By Scott Strasser, November 9 2016 —
University of Calgary students trying to torrent their favourite movies on the university’s Wi-Fi networks might be out of luck, after the U of C restricted access to BitTorrent on Nov. 1.
The U of C’s new IT policy dictates that BitTorrent is now restricted on the AirUC-Secure, AirUC-Guest and RezNet Wi-Fi networks.
BitTorrent is a decentralized Internet file sharing program that allows users to send and receive large files. Torrenting is the most common way to stream or download digital content and copyrighted material on the Internet.

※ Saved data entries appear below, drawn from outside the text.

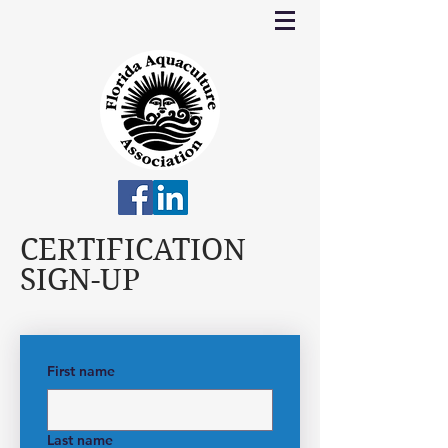
CERTIFICATION
SIGN-UP
First name
Last name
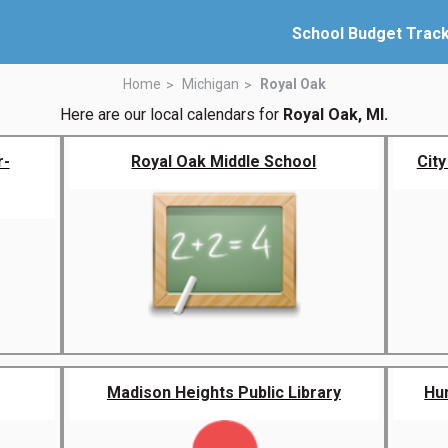
School Budget Trac
Home
Michigan
Royal Oak
Here are our local calendars for
Royal Oak, MI.
r-
Royal Oak Middle School
City
Madison Heights Public Library
Hu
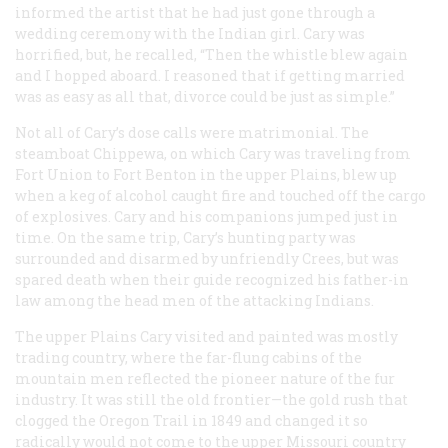
informed the artist that he had just gone through a
wedding ceremony with the Indian girl. Cary was
horrified, but, he recalled, “Then the whistle blew again
and I hopped aboard. I reasoned that if getting married
was as easy as all that, divorce could be just as simple.”
Not all of Cary’s dose calls were matrimonial. The
steamboat
Chippewa
, on which Cary was traveling from
Fort Union to Fort Benton in the upper Plains, blew up
when a keg of alcohol caught fire and touched off the cargo
of explosives. Cary and his companions jumped just in
time. On the same trip, Cary’s hunting party was
surrounded and disarmed by unfriendly Crees, but was
spared death when their guide recognized his father-in
law among the head men of the attacking Indians.
The upper Plains Cary visited and painted was mostly
trading country, where the far-flung cabins of the
mountain men reflected the pioneer nature of the fur
industry. It was still the old frontier—the gold rush that
clogged the Oregon Trail in 1849 and changed it so
radically would not come to the upper Missouri country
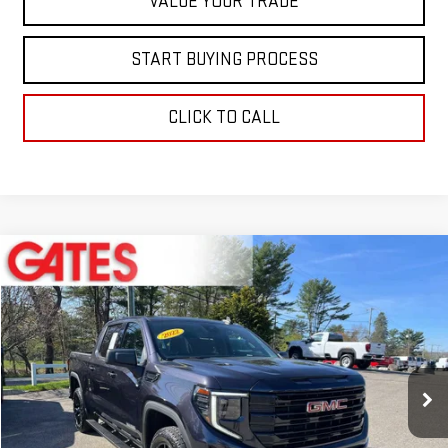
VALUE YOUR TRADE
START BUYING PROCESS
CLICK TO CALL
Compare Vehicle
$38,597
USED
2022
GMC SIERRA 1500
ELEVATION
BEST PRICE
Price Drop
VIN:
3GTPUJEK6NG602455
Stock:
0047532C
Model:
TK10543
30,144 mi
Ext.
Int.
Less
Retail Price
$37,999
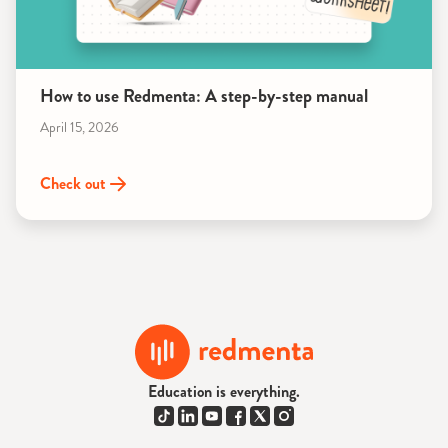
How to use Redmenta: A step-by-step manual
April 15, 2026
Check out
Education is everything.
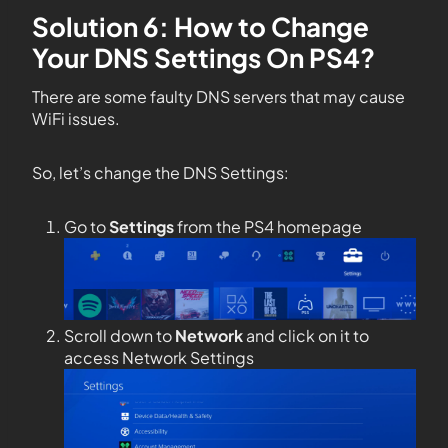
Solution 6: How to Change
Your DNS Settings On PS4?
There are some faulty DNS servers that may cause
WiFi issues.
So, let’s change the DNS Settings:
Go to
Settings
from the PS4 homepage
Scroll down to
Network
and click on it to
access Network Settings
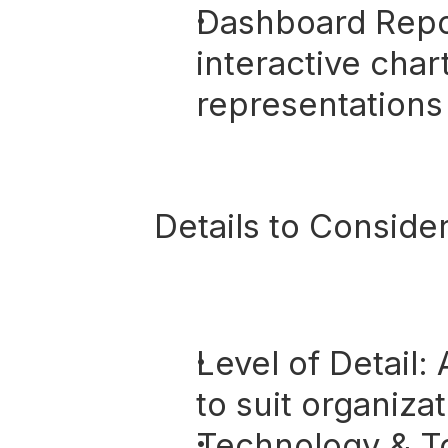
Dashboard Repo
interactive char
representations 
Details to Consider
Level of Detail:
 
to suit organiza
Technology & To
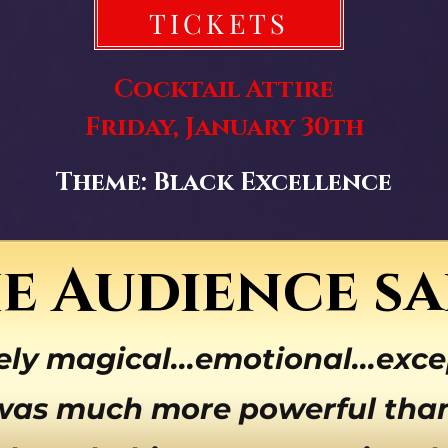
TICKETS
Cocktail Attire
Friday, January 30th
Theme: Black Excellence
e Audience sa
ely magical...emotional...exce
was much more powerful than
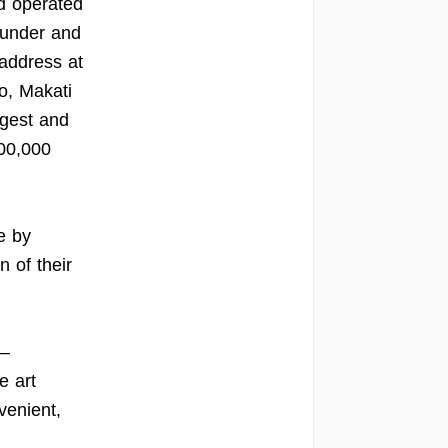
nd operated
 under and
 address at
o, Makati
rgest and
900,000
e by
n of their
 –
e art
venient,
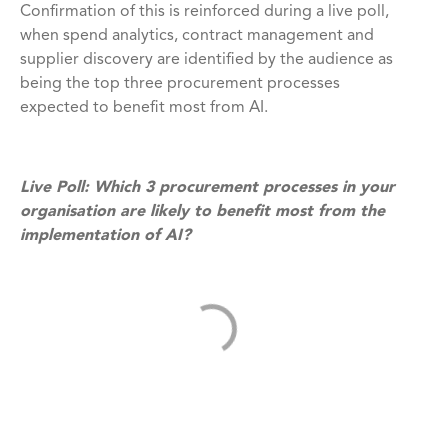
Confirmation of this is reinforced during a live poll,
when spend analytics, contract management and
supplier discovery are identified by the audience as
being the top three procurement processes
expected to benefit most from AI.
Live Poll: Which 3 procurement processes in your
organisation are likely to benefit most from the
implementation of AI?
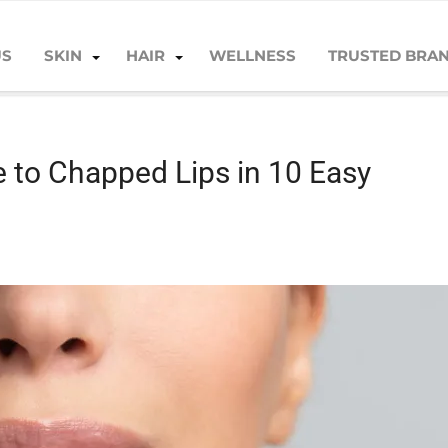
US
SKIN
HAIR
WELLNESS
TRUSTED BRA
to Chapped Lips in 10 Easy Steps
 to Chapped Lips in 10 Easy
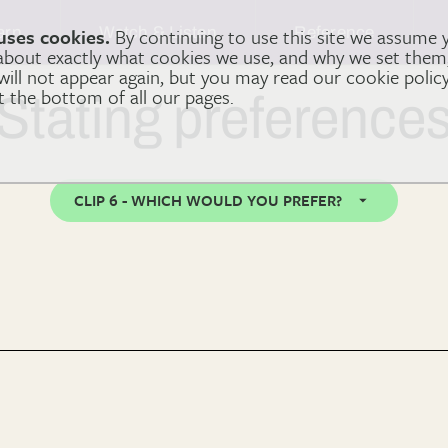
arn
Watch & Listen
Reference
uses cookies.
By continuing to use this site we assume 
 about exactly what cookies we use, and why we set the
 will not appear again, but you may read our cookie polic
at the bottom of all our pages.
Stating preference
CLIP 6 - WHICH WOULD YOU PREFER?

Students, staff and faculty who have reasonable grounds for accessing BitTorrent can request to do so through an application form on the U of C’s IT website. Those who apply to access BitTorrent must prove their request relates to work duties or academic activities. Their request must also be compliant with Canadian copyright law.
“We are not saying people can’t have it. We’re saying people need to think reasonably in terms of their need for the service and what they are accessing. We hope people will take that responsibility very seriously,” U of C vice-president finance and services Linda Dalgetty said.
According to Dalgetty, there are three reasons why the university restricted BitTorrent access. The main reason was to comply with Canadian copyright legislation.
In January 2015, the Canadian government passed the “notice-and-notice” law under the Copyright Modernization Act. Under the law, internet service providers (ISPs) receive infringement notices from different copyright agencies when suspected pirates download copyrighted content on their networks.
By hosting a large network, the U of C provides services similar to those of an ISP. Therefore, the U of C receives notice-and-notice infringement letters from copyright agencies when digital content is illegally downloaded on campus.
Dalgetty said the majority of infringement notices the U of C receives are due to torrenting on campus Wi-Fi networks.
“We were definitely seeing instances where those formal notifications we were getting indicated BitTorrent was being used for copyrighted materials,” she said.
According to Dalgetty, the U of C experienced a sharp decrease in its notice-and-notice infringements immediately after the new policy was implemented. In the first eight days of November, she said the U of C received 90 per cent fewer notices than usual.
“I think what we’re finding is it has definitely made a difference. But we have to monitor that, because statistically, we have to go through a longer time frame than eight days,” Dalgetty said.
The other two reasons for restricting BitTorrent access, according to Dalgetty, are to enhance cyber security and to improve the U of C’s network performance.
“The more streaming we have on the campus, the more it impacts network performance and that takes away the user experience for other pursuits,” she said. “The third [reason] is security. The more streaming we have, the [higher chance] of inadvertently downloading something that would create issues.”
One common way to bypass a torrent restriction is to set up a virtual private network (VPN). Doing so is a way to anonymously access content through a secure and private network.
But Mea Wang, an associate professor in the U of C’s computer science department who has researched peer-to-peer file transferring systems, said setting up a VPN likely wouldn’t help bypass the U of C’s new policy.
“If the U of C is blocking this all together, no traffic of this kind is coming into this campus at all,” she said. “VPN itself allows you to remotely access a computer. You’re not doing any traffic on the U of C campus. I don’t think VPN would help.”
Dalgetty said other file sharing services do not currently fall under the U of C’s new IT policy. She acknowledged access to other torrenting clients might also be restricted in the future if the university’s IT department notices a spike in their use.
“There may be additional steps taken to restrict access to other services, not just BitTorrent,” Dalgetty said.